I think we can find a model for this theory. Work in $\sf ZFA$ where we have an infinite set $A$ of all atoms (i.e., distinct empty objects) minus Regularity + there is a model $M$ of that theory that is countable, transitive, and not $\omega$-model. So, we have $\in^M$ being $\in \restriction M$, and there are elements $n \in M$ which are not naturals externally speaking, but seen inside $M$ as naturals.

Build an iterative hierarchy inside $M$ over $A^M$, as:

$W^M_0= A^M \\ W^M_{{n+1}^M}= \mathcal P^M (W^M_{n^M}) \setminus \{\emptyset^M\}$

Where $n^M$ is an $M$-natural number.

Where $\emptyset^M$ is the empty set inside $M$; $A^M$ is the set of all atoms in $M$; and $\mathcal P^M(x)$ is the set in $M$ of all subsets of $x$ that are elements of $M$.

This way for each positive $n$ we have all elements of $W^M_n$ being nonempty, and for each $n,m \in M$ if $n \neq m$ then $W^M_n;W^M_m$ are disjoint!

Now, let $W^M=\bigcup_{n \in \omega^M} W^M_n$. Now working form outside of $M$ we can see which $M$-naturals are standard and which are not. So, externally we define the set $\mathbb W = \bigcup_{n \in \mathbb N} W^M_n$, then cut it form $W^M$. That is, define $\mathbb W' = W^M \setminus \mathbb W$, and $\langle \mathbb W', \in \restriction \mathbb W'\rangle$ would be a model of this theory.

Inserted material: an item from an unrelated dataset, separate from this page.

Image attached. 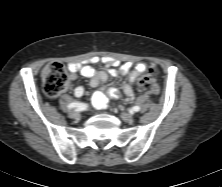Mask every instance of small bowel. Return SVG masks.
<instances>
[{"label": "small bowel", "mask_w": 222, "mask_h": 187, "mask_svg": "<svg viewBox=\"0 0 222 187\" xmlns=\"http://www.w3.org/2000/svg\"><path fill=\"white\" fill-rule=\"evenodd\" d=\"M102 63L105 65V69L96 70L91 64ZM148 64L140 62L133 64L131 62H120L117 59L111 57H91L87 63H71L68 65L70 70V77L75 80L77 75H81L90 80L92 86L107 80L109 76L128 75V82L124 83L120 88L109 87L96 91L92 96V103L96 108L105 109L108 106L109 98L117 99L124 94L126 97L131 98L133 96V83L138 77L148 69ZM85 93L83 86H76L74 88V95L81 97Z\"/></svg>", "instance_id": "small-bowel-1"}]
</instances>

I don't think infinity is provable in this theory, where infinity is phrased as there exists a nonempty set $x$ and a relation $R$ on $x$ that is areflexive, and transitive, and such that for every $a \in x$ there is $b \in x$ such that $a \ R \ b$. Since we can have a similar construction but starting with $A$ having only two distinct elements. Thereby the theory would be consistent with Choice.